Alors que la grogne enflait ces dernières semaines, l'Assemblée nationale a joué la carte du compromis. Jeudi soir, les députés ont approuvé à l'unanimité un texte visant à concilier l'essor du numérique et la protection de l'environnement. Un point, en particulier, suscitait la polémique : l'application de la redevance copie privée (RCP) aux smartphones de seconde main. Instaurée en 1985, cette redevance s'apparente à une taxe visant tous les appareils permettant de copier des œuvres culturelles. Pendant les travaux parlementaires, des sénateurs LR ont ajouté un article qui a mis le feu aux poudres. Celui-ci visait à exclure les appareils de seconde main - essentiellement les smartphones - du périmètre de la redevance copie privée.

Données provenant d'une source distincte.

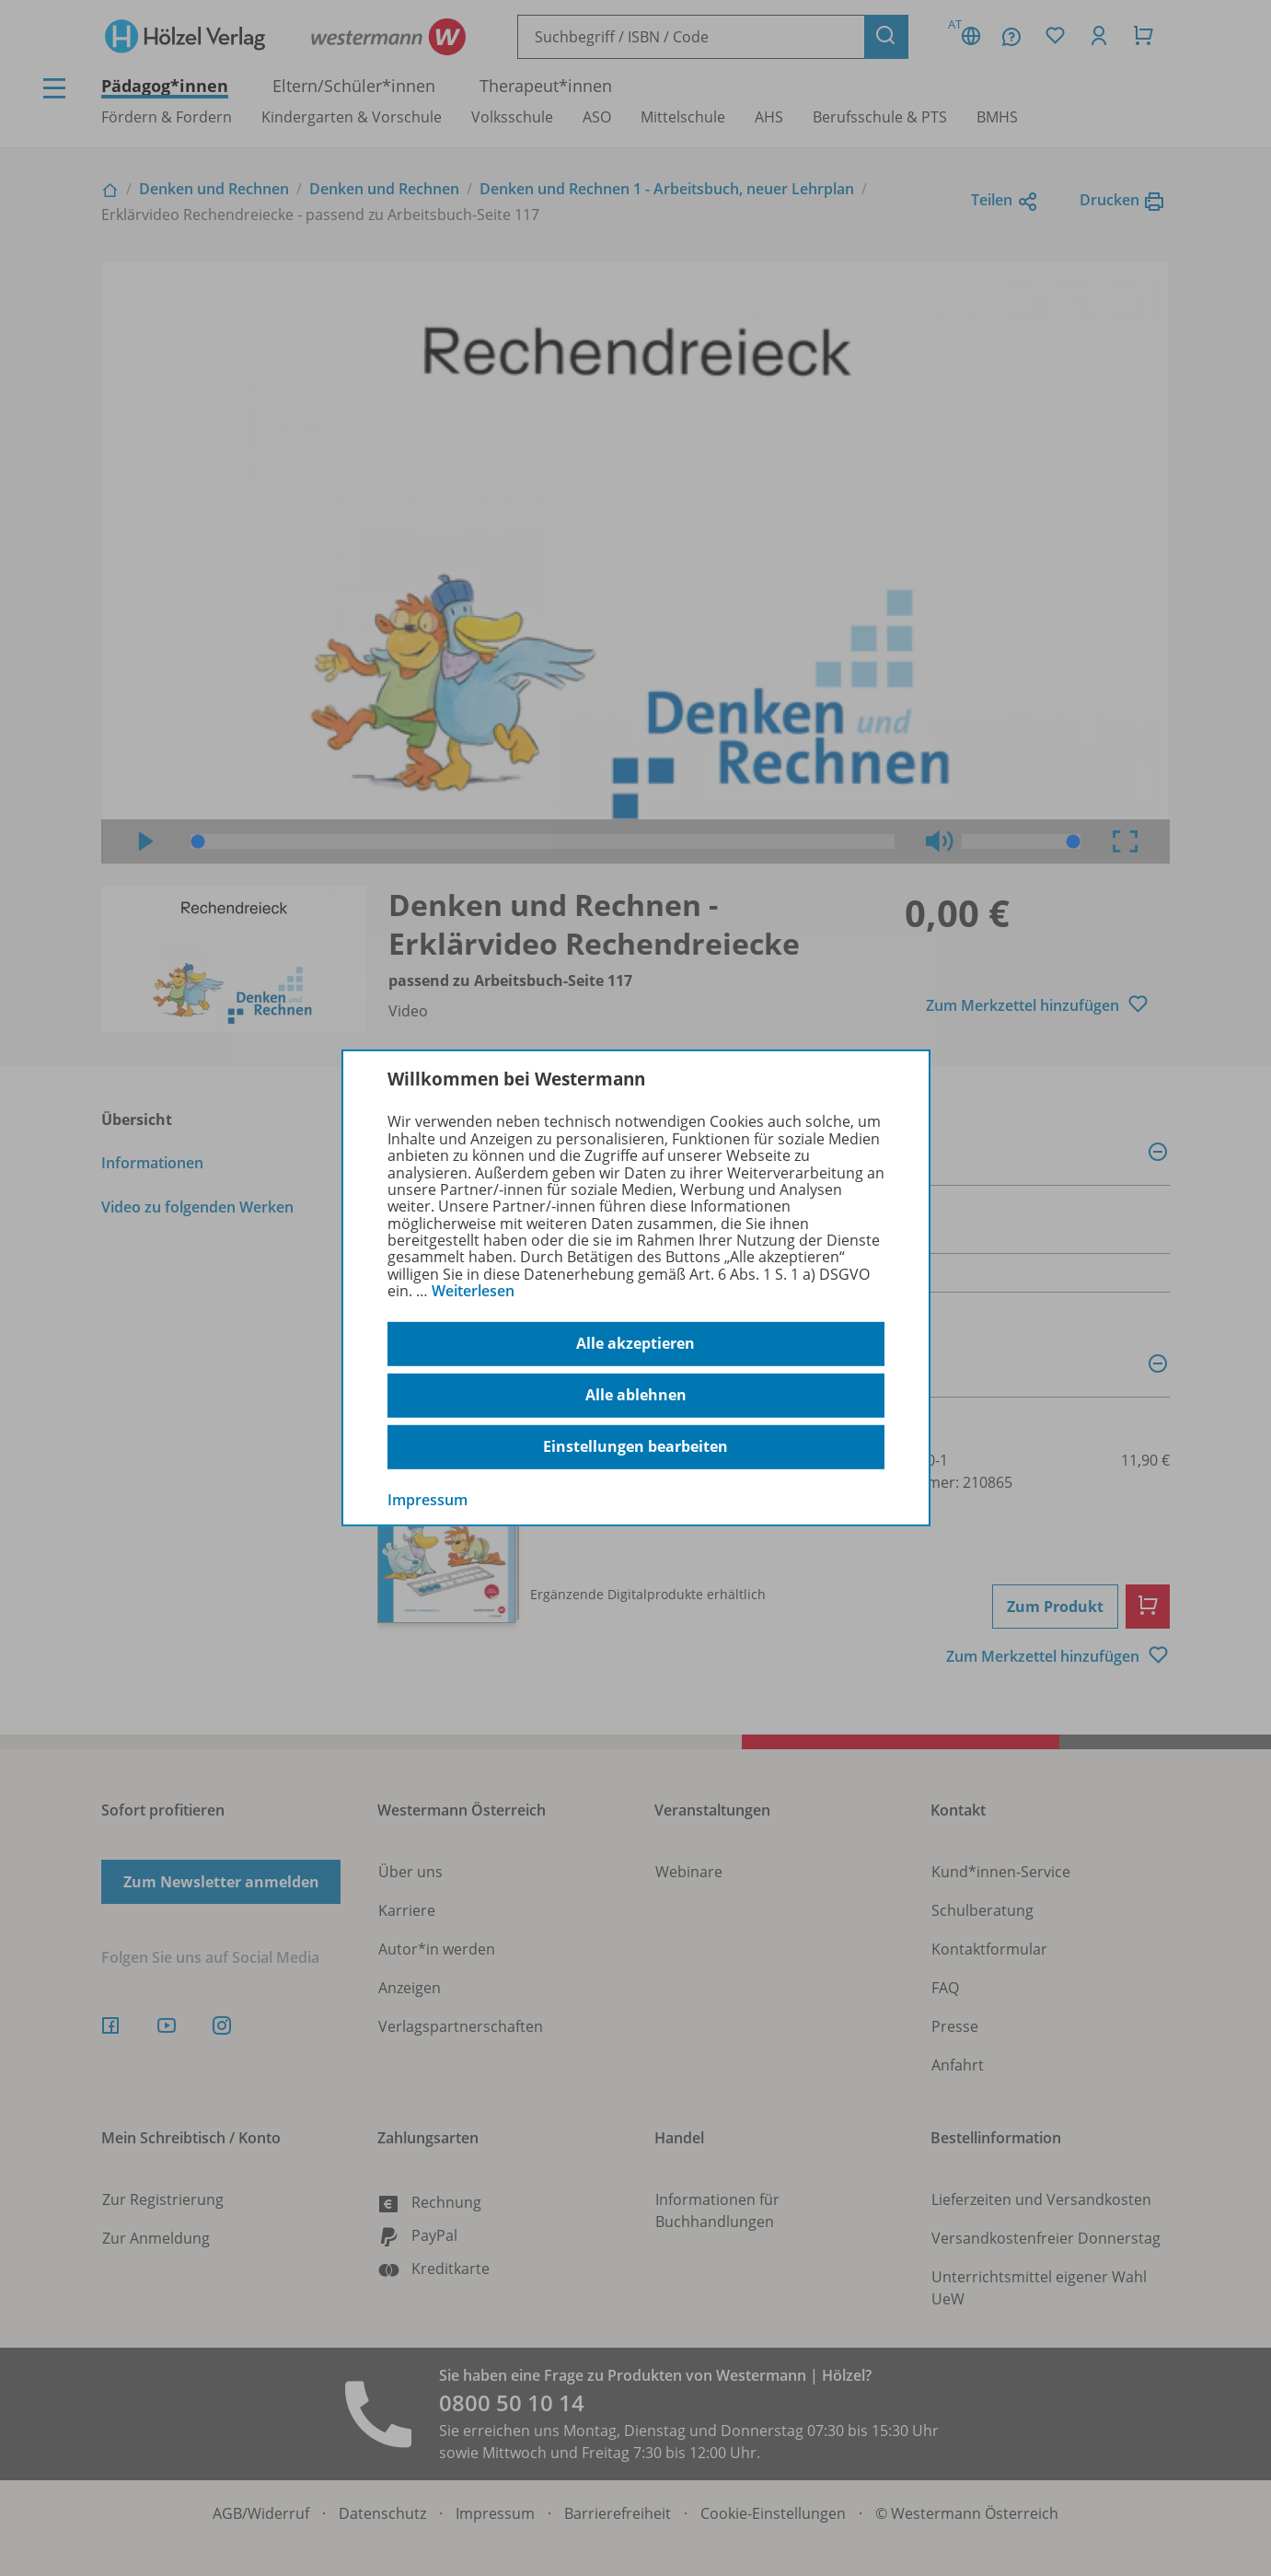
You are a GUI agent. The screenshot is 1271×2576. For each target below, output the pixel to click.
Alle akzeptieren (635, 1343)
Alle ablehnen (636, 1395)
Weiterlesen (473, 1291)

L'initiative a suscité un fort émoi dans le monde de la culture, inquiet de voir les recettes de cette redevance, qui se sont élevées à 273 millions d'euros l'an dernier, fondrent comme neige au soleil avec la montée en puissance du marché du reconditionné. Cette manne est essentielle à leurs yeux. Et les artistes, manifestations culturelles et festivals en ont plus que jamais besoin, alors que le secteur a particulièrement souffert de la crise sanitaire. Roselyne Bachelot, la ministre de la Culture, a ainsi jugé « inconcevable » toute remise en cause de la RCP.
Une solution « gagnant-gagnant » pour Bachelot
En face, les acteurs des smartphones reconditionnés - et le premier d'entre eux, Back Market - ont tapé du poing sur la table. Dimanche dernier, dans une tribune parue dans le JDD, ils ont estimé qu'une taxation des appareils de seconde main, qui représentent 15% du marché) minerait la profession. Elle pourrait déboucher, alertent-ils, sur la perte de la moitié de ses 5.000 emplois. Ces acteurs bénéficiaient, en outre, du soutien des ministères de l'Ecologie et du Numérique, qui voient dans le marché de l'occasion un moyen de réduire significativement l'empreinte carbone du numérique.

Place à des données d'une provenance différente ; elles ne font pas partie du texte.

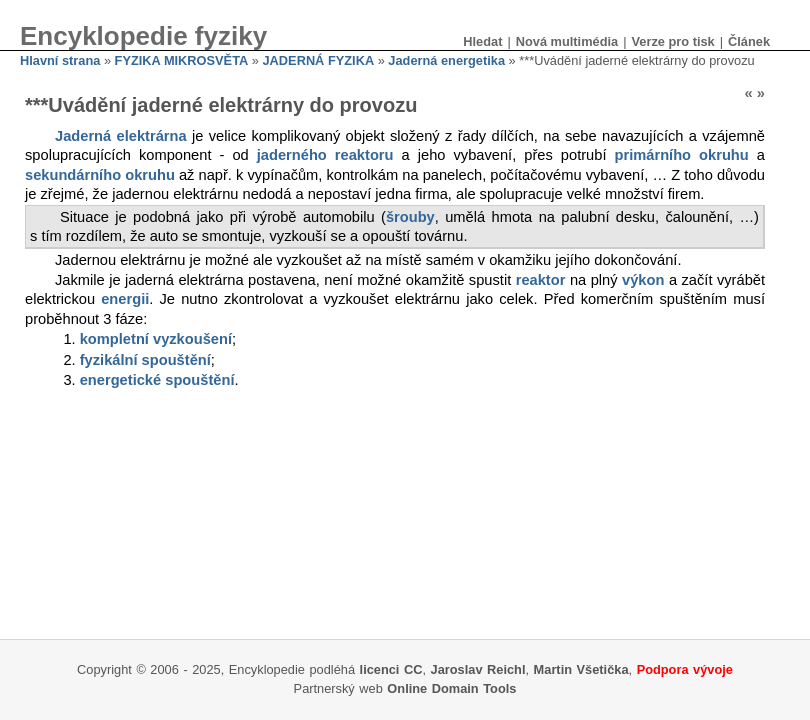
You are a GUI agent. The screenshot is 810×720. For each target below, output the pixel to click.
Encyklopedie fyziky (143, 36)
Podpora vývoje (685, 669)
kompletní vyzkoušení (156, 339)
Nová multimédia (567, 41)
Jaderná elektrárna (121, 136)
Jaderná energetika (446, 60)
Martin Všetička (581, 669)
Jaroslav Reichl (478, 669)
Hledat (482, 41)
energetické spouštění (157, 380)
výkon (643, 280)
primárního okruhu (682, 155)
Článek (749, 41)
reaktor (541, 280)
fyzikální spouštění (145, 360)
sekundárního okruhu (100, 175)
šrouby (410, 217)
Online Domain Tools (451, 688)
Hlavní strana (60, 60)
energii (125, 299)
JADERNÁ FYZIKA (319, 60)
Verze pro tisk (672, 41)
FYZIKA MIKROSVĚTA (182, 60)
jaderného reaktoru (325, 155)
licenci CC (391, 669)
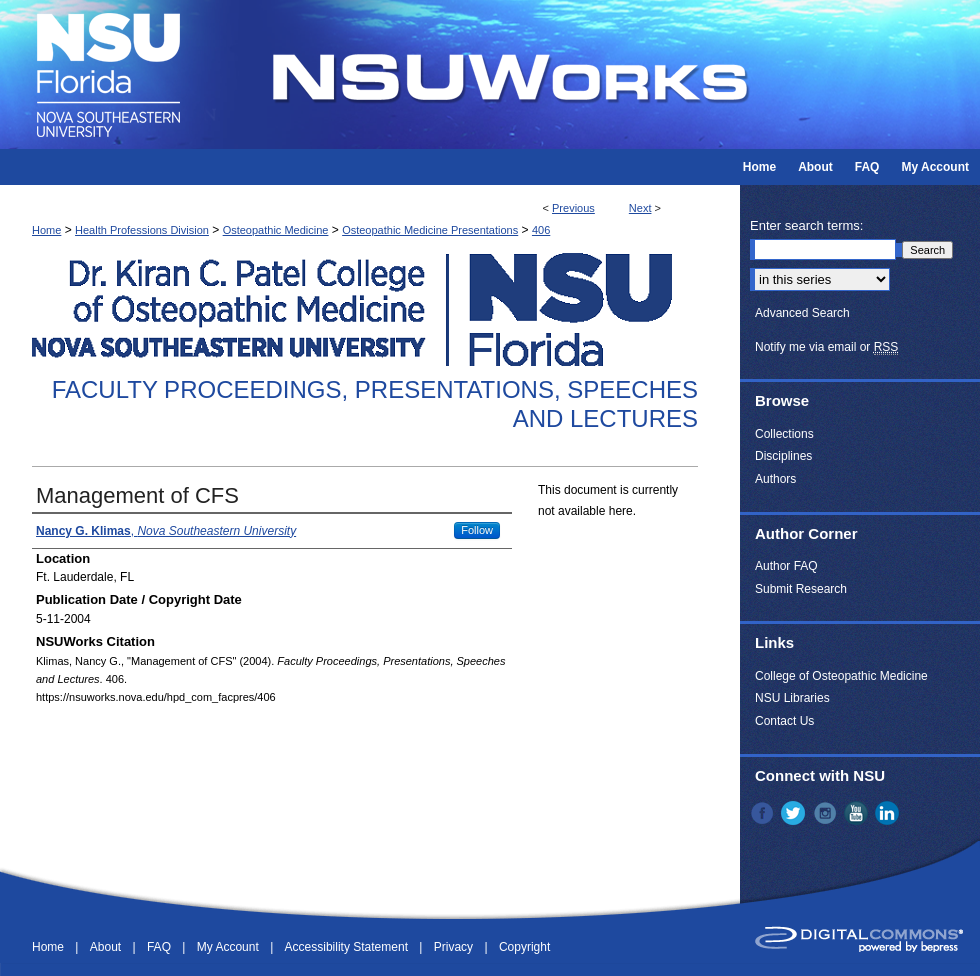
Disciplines (783, 456)
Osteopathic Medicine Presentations (430, 230)
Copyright (524, 947)
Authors (775, 479)
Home (46, 230)
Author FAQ (786, 566)
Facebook (764, 813)
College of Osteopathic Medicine (841, 676)
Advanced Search (802, 313)
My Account (229, 947)
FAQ (160, 947)
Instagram (827, 813)
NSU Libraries (792, 698)
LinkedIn (889, 813)
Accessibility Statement (348, 947)
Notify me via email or (826, 347)
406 (541, 230)
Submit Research (801, 589)
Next (640, 208)
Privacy (455, 947)
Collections (784, 434)
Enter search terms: (806, 225)
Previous (573, 208)
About (107, 947)
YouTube (858, 813)
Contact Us (784, 721)
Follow (477, 530)
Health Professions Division (142, 230)
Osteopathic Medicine (276, 230)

Jeudi soir, les députés ont donc décidé de couper la poire en deux. Leur compromis prévoit que les téléphones d'occasion seront bien soumis à la RCP. Mais ils bénéficieront d'un taux « spécifique et différencié ». Celui-ci tiendra compte de l'ancienneté des produits. En parallèle, les entreprises du secteur social et solidaire en seront exemptées. Les amendements déposés en ce sens par le gouvernement et les députés de la majorité ont tous été adoptés lors de l'examen de la proposition de loi. De quoi satisfaire Roselyne Bachelot, qui a jugé que cette « solution » était « gagnant-gagnant » pour les artistes et le secteur du reconditionné.